* WORK REQUEST
Only the lines with "Consulting" in them need to be copied from the listing.

* EXERCISE INPUT
⁂

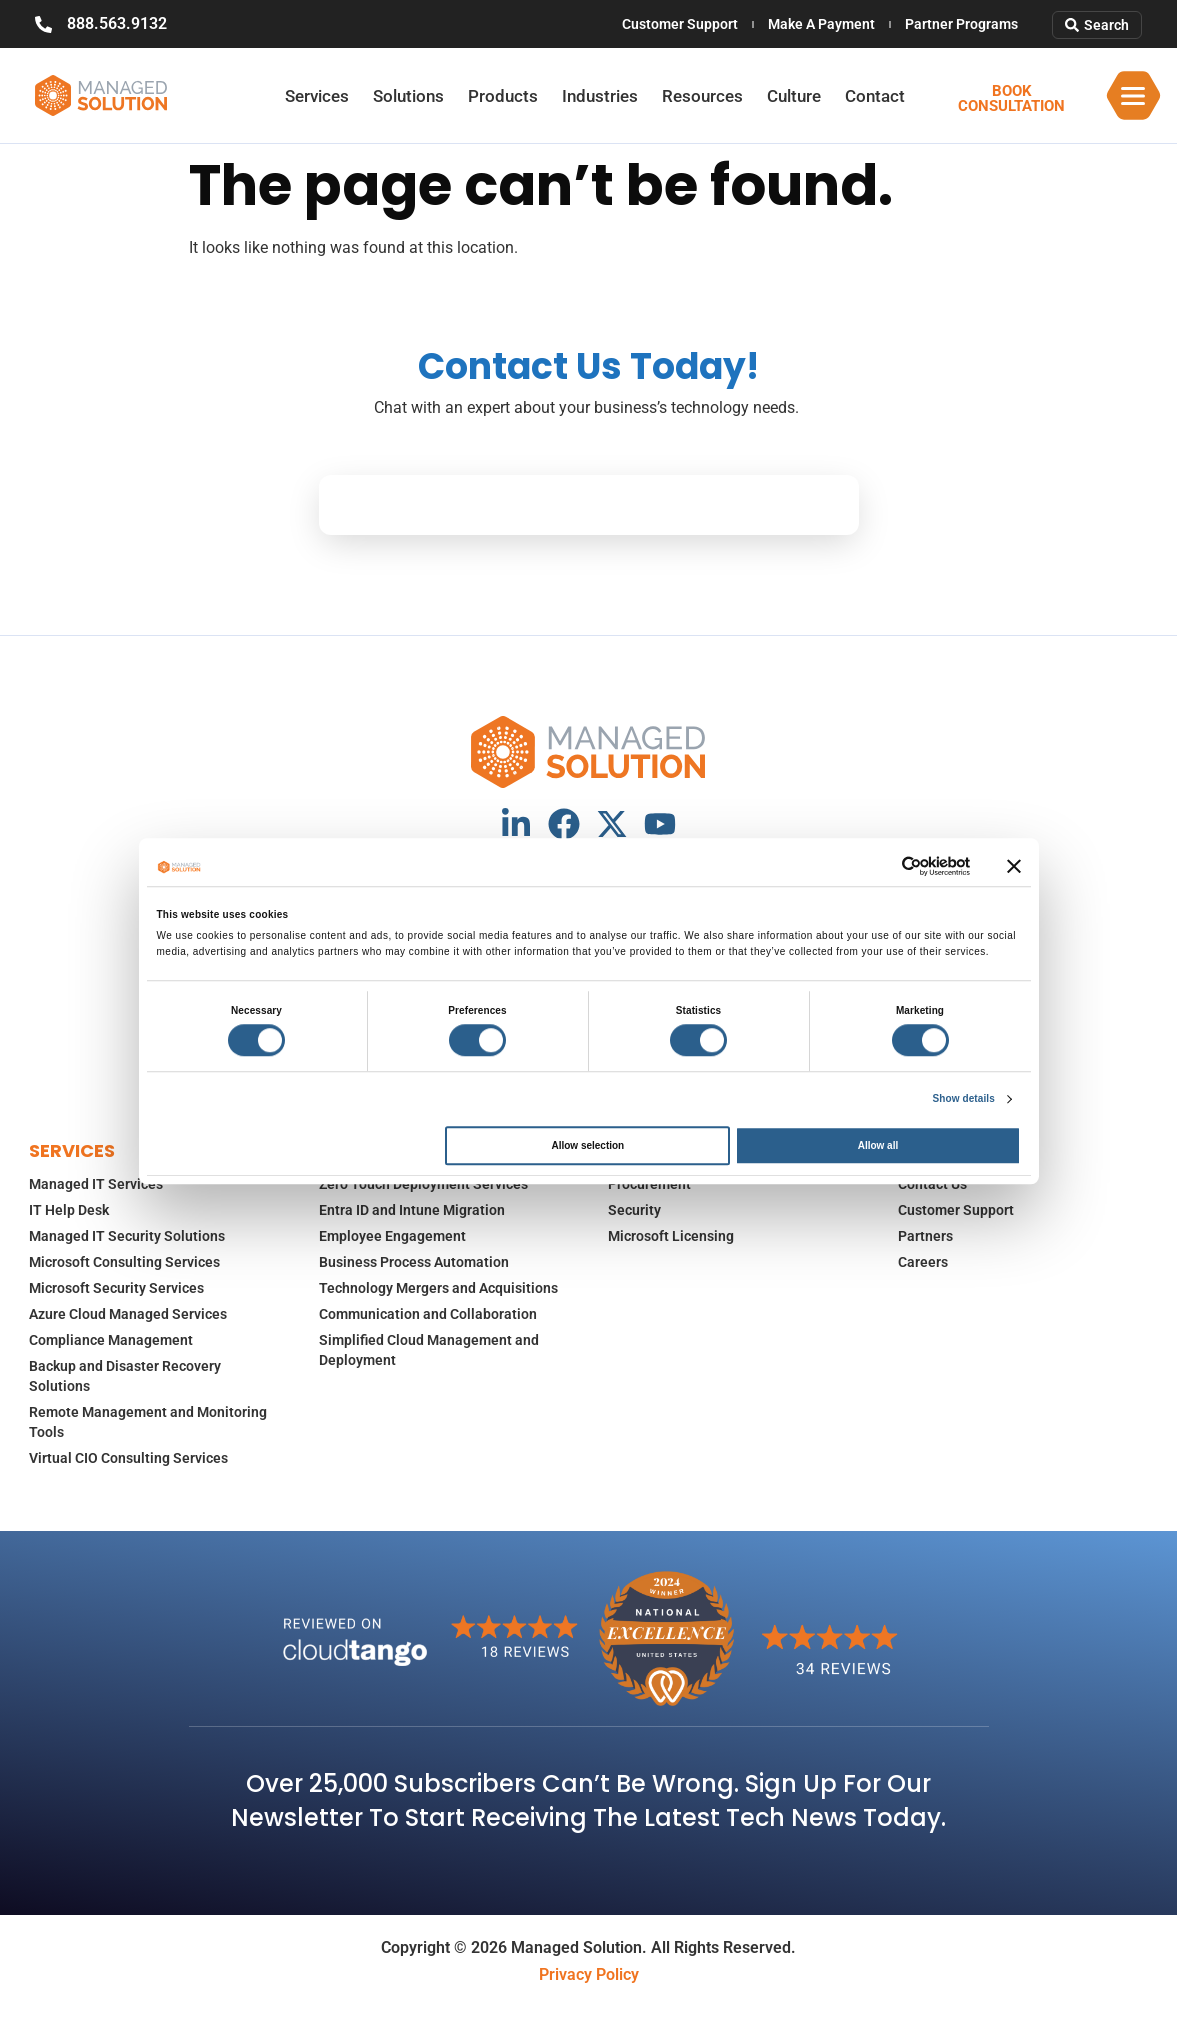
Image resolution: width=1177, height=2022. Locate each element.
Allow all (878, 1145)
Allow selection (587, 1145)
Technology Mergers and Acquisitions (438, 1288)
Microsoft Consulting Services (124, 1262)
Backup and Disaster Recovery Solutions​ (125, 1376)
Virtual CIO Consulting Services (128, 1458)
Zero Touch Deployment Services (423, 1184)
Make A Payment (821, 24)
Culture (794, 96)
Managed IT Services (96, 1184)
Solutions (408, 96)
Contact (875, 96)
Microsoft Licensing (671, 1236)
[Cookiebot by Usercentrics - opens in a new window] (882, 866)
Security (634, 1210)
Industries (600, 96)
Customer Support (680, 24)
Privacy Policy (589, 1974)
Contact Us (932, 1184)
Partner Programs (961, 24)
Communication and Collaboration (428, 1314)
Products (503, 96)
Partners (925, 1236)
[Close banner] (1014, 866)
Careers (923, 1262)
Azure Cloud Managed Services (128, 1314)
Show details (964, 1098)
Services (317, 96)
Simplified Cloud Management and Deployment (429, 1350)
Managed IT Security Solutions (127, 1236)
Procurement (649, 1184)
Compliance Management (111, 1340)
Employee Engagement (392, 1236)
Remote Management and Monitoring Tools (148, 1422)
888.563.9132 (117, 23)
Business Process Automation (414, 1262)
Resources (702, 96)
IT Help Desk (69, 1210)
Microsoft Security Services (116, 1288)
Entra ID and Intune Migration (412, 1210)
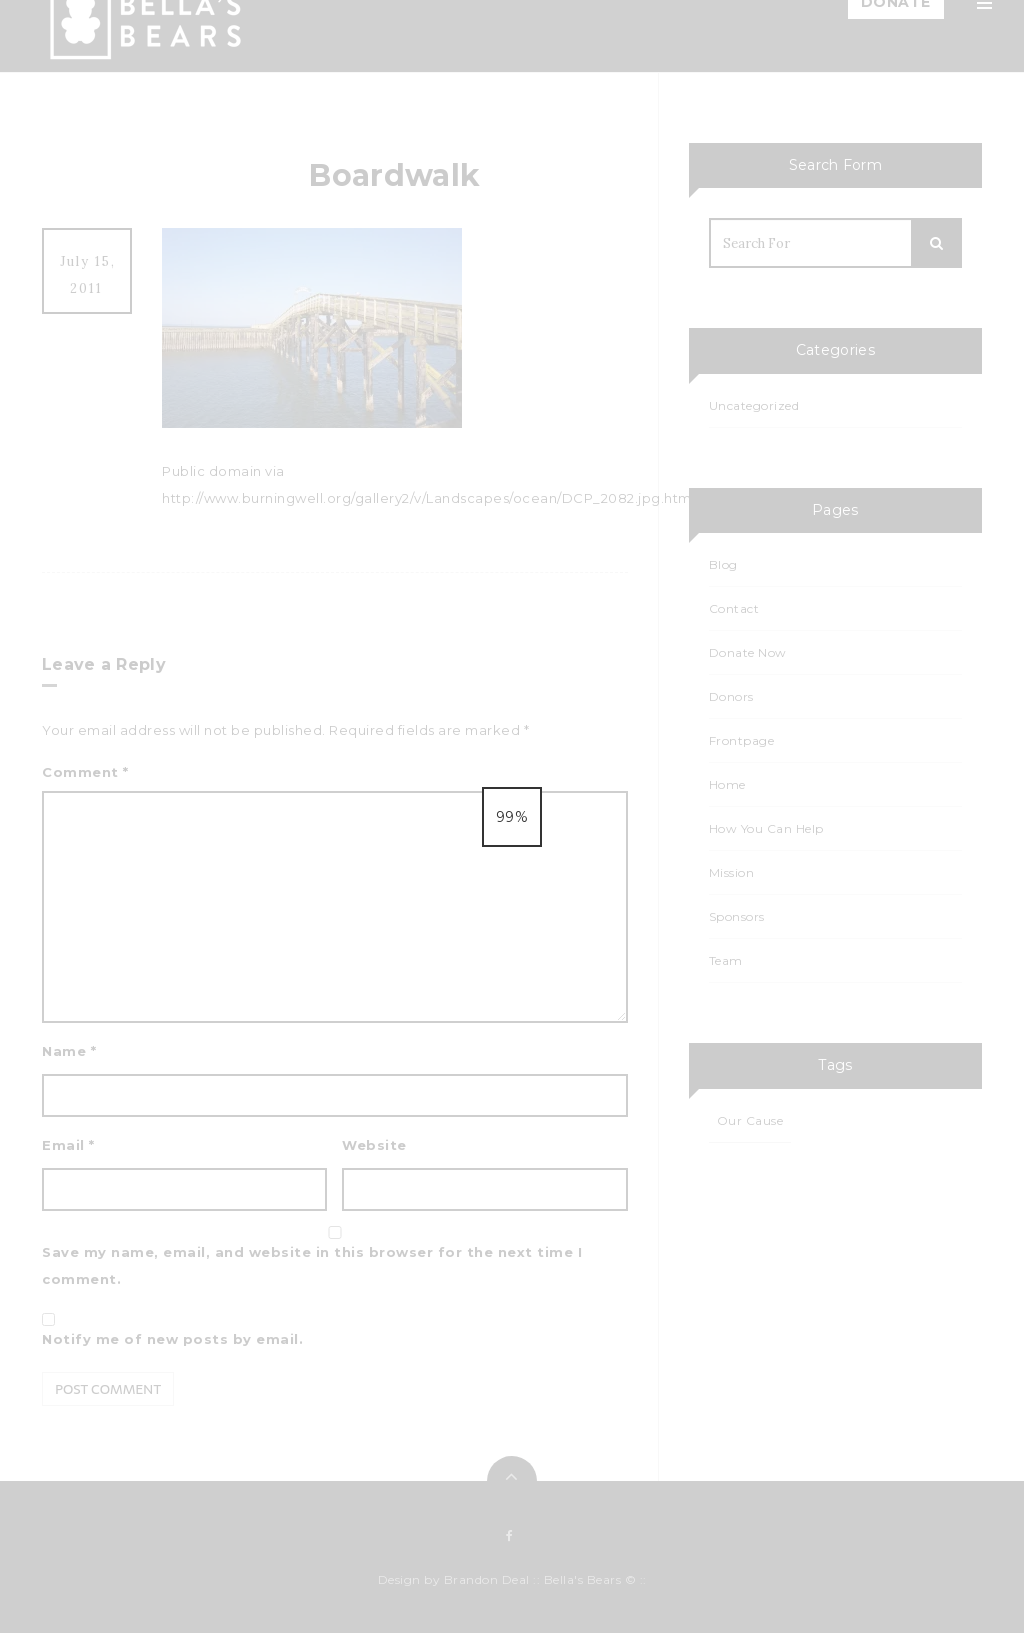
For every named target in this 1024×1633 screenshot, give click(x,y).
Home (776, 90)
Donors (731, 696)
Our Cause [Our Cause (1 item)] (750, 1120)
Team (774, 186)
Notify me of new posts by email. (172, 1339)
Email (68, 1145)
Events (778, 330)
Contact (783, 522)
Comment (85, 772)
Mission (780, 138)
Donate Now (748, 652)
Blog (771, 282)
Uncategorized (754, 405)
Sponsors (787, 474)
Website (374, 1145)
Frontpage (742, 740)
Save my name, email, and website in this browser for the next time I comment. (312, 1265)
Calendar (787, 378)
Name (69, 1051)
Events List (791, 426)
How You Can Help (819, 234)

⁂

* EXERCISE RESPONSE
Microsoft Consulting Services (124, 1262)
Virtual CIO Consulting Services (128, 1458)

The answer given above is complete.